- Opening Delimiter -

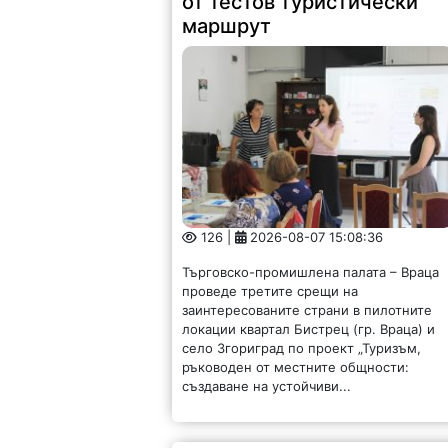
от тестов туристически
маршрут
126 |
2026-08-07 15:08:36
Търговско-промишлена палата – Враца
проведе третите срещи на
заинтересованите страни в пилотните
локации квартал Бистрец (гр. Враца) и
село Згориград по проект „Туризъм,
ръководен от местните общности:
създаване на устойчиви...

- Closing Delimiter -

When the word "Враца" shows up in a line of the entries, report that line.

Търговско-промишлена палата – Враца
локации квартал Бистрец (гр. Враца) и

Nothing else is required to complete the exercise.